As far as impact on the future of biology, I think that a lot of academic labs will be transitioning to doing these high-throughput screens [for] anything that can be converted to high-throughput format: If an experiment is worth doing once, it’s worth doing 6,000 times for yeast, or 14,000 times for Drosophila. So I think we’ll be seeing this transition occur more and more in academic labs, and as such, we’ll probably start getting surprises as approaches become less biased towards candidate genes.
Did you develop this new automated microscopy platform or software for it? Are there any plans for commercialization of any of these technologies?

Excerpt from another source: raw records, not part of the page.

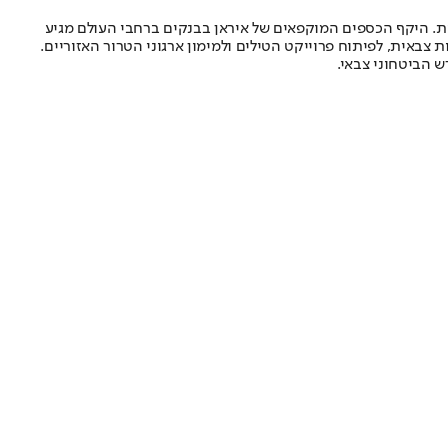
. היקף הכספים המוקפאים של איראן בבנקים ברחבי העולם מגיע
צבאית, לפיתוח פרוייקט הטילים ולמימון ארגוני הטרור האזוריים.
 הביטחוני צבאי.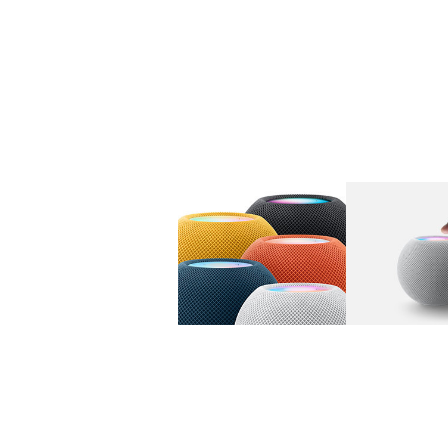
图库
图像
1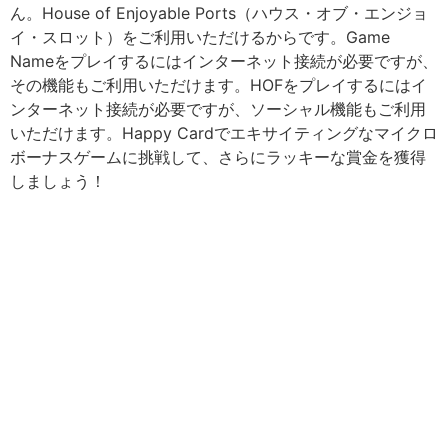
ん。House of Enjoyable Ports（ハウス・オブ・エンジョ
イ・スロット）をご利用いただけるからです。Game
Nameをプレイするにはインターネット接続が必要ですが、
その機能もご利用いただけます。HOFをプレイするにはイ
ンターネット接続が必要ですが、ソーシャル機能もご利用
いただけます。Happy Cardでエキサイティングなマイクロ
ボーナスゲームに挑戦して、さらにラッキーな賞金を獲得
しましょう！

Automated microscopes are very readily available these days, so pretty much from any microscope company you can buy an automated microscope off the shelf, and it will come with some sort of software to control the hardware, at least, and maybe do some rudimentary image analysis, as well. There are also commercial companies that have produced systems that are geared more towards pharmaceutical companies, that are more in a box format, and already set up for high-throughput experiments. So that covers all the automated microscopes. The one that we bought in graduate school just required programming the hardware to collect images in the way that we wanted to, so it was published in a paper, but it was not necessarily commercially viable.
The cell arrays were, as I said, originally published in that Nature paper, and are being used by academics in many different laboratories, and if companies are using them, they license the technology through the Whitehead Institute. That was developed in the Sabatini laboratory before I arrived.
And the software for automated imaging has really been the bottleneck so far, especially from the academic perspective. Software was developed primarily for pharmaceutical applications, for very simple readouts; for example, looking for cell lethalities, such as counting cells, or just looking for changes in localization between the nucleus and cytoplasm — very simple outputs. There hasn’t been software that’s as flexible and useable for academics, especially, but even for pharmaceutical companies wanting to do something more interesting or complicated. So we saw that need when I joined the lab a year ago, and my project has been writing this software to fill that need. It’s called Cell Profiler, and when it’s published, we will make it available to academics for free, and will just charge a nominal fee to commercial users, just to [provide] the technical support for the software.
Would you care to comment on any of the specific microscopy or imaging platforms that you use in the laboratory? Do you favor any specific vendors?
Not really. The only things I can comment on would not be positive [laughs], so I think we’d better just leave that lie.